On the other hand, he was quite promising on questions of rapid testing:
We have great news. Half doses are being seriously considered for at least for Moderna! Talks have begun with the company. I don’t see why this needs to be up to the company. All we have to do is allow professionals to give out half doses to people under the age of 55. I suppose Moderna wants to be paid for the half doses as if they are full doses, since they are “doses” and they’re paid by the dose, and of course I do not care about that at all, pay the money if they ask for it. Because that matters almost not at all.
The real question is, why stop at half doses? If a half dose and a full dose work equally well, the next logical question is, what does a quarter dose do?
Upon further analysis, I think he’s going too far. I do not agree that the difference here is meaningless, or that there are no downsides to giving only one microgram instead of thirty or fifteen.
The first thing to understand is that this is a log scale of immune response. Lines that don’t look that different can represent substantially different levels of response, and the tiny dose is definitely not going to always get it done.
Another issue is that when you give the immune system a very small stimulus, this can be interpreted as something to ignore, and tolerance can result. Thus, if you give very small doses, it risks messing up your immune response. This would be very bad, and is a real risk if you push too far.
None of that means that we shouldn’t test tiny doses. We should certainly test quarter doses, and do more testing on half doses if we think half doses require more testing, and once we verify quarter doses are good check eighth doses to see what happens.

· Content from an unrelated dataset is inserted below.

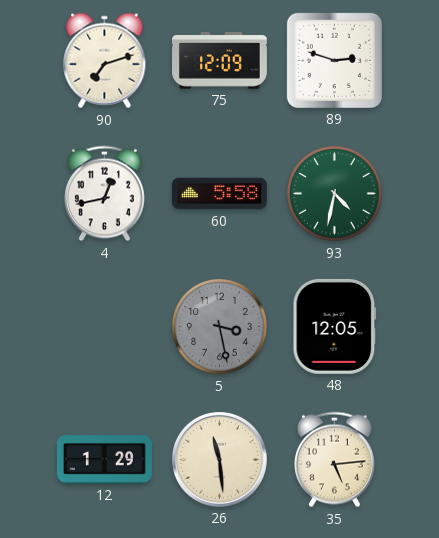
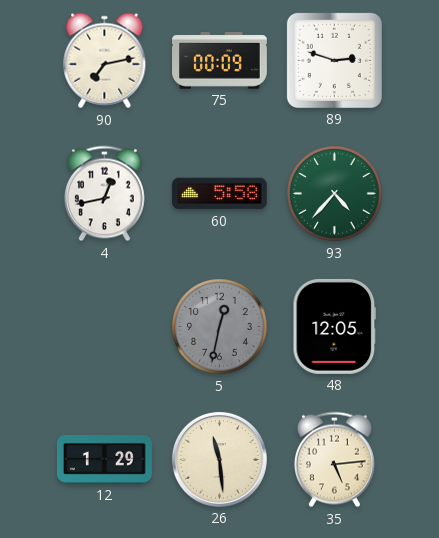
90: 7:12 -> 7:13
75: 12:09 -> 00:09
93: 4:32 -> 4:37
5: 3:28 -> 12:32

What this all definitely drives home, once again, is that we have had it in our power the whole time to put a stop to all this.
Vaccine Allocation by Politics and Power
It matters who you know. Someone I know managed to become known to someone in a position to have information on vaccine supply, and placed a call. The person in the know is going to alert my associate to new vaccine shipments in their local area, so they can call around and make an appointment before others can do so. That’s how such things go.
If you are going to complicate the process of vaccination in order to do better prioritization, the most obvious group to exclude are those who are already immune. Vaccine given to an immune person is vaccine wasted, and that’s one person in four. Giving people antibody tests before vaccination thus makes a lot of sense.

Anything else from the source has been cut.